+++ Material for this task +++

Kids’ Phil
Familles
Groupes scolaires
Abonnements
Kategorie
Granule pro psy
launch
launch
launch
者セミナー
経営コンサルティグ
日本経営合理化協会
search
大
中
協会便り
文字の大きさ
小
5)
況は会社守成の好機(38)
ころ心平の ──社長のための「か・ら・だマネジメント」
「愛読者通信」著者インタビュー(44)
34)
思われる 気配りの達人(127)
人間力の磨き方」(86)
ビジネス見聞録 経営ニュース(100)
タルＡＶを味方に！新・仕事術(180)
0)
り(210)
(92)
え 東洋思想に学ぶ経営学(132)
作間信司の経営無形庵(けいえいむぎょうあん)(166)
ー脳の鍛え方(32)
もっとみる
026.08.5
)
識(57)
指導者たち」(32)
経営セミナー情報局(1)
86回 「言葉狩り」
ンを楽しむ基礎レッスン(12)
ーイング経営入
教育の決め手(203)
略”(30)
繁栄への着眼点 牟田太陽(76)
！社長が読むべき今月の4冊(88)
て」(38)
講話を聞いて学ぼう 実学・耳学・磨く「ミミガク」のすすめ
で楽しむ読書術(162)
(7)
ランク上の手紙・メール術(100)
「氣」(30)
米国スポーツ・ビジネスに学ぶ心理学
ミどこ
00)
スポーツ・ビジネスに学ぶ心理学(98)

+++
+++ Material for this task +++

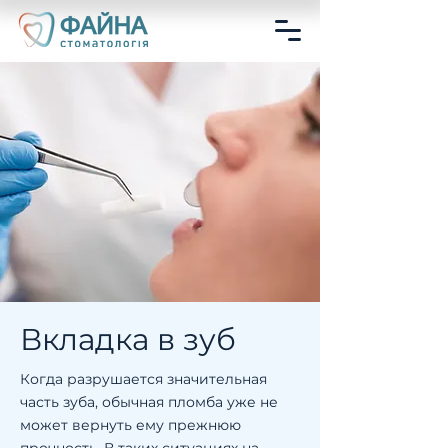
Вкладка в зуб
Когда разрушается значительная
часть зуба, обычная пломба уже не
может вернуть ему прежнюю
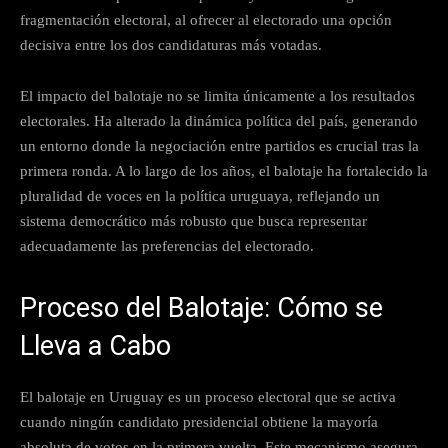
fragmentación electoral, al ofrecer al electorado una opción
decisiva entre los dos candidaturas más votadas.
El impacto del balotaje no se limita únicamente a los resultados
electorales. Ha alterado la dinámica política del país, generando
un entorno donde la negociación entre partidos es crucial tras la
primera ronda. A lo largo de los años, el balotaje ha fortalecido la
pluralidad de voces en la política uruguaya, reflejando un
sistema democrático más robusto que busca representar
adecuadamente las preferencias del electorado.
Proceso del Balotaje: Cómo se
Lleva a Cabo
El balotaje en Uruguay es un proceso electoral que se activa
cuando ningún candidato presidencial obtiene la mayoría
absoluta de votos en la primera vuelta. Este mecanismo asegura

+++
+++ Material for this task +++

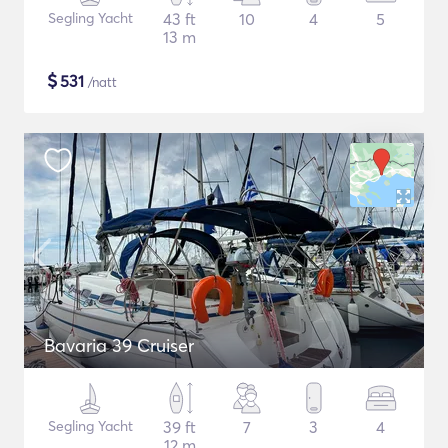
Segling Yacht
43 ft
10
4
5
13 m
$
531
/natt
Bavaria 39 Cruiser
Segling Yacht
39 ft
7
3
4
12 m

+++

§ Work request
Of the entries above, repeat exactly the lines between the line with "sistema democrático más" and the line with "absoluta de votos", inclusive, and no others.

§ Task solution
sistema democrático más robusto que busca representar
adecuadamente las preferencias del electorado.
Proceso del Balotaje: Cómo se
Lleva a Cabo
El balotaje en Uruguay es un proceso electoral que se activa
cuando ningún candidato presidencial obtiene la mayoría
absoluta de votos en la primera vuelta. Este mecanismo asegura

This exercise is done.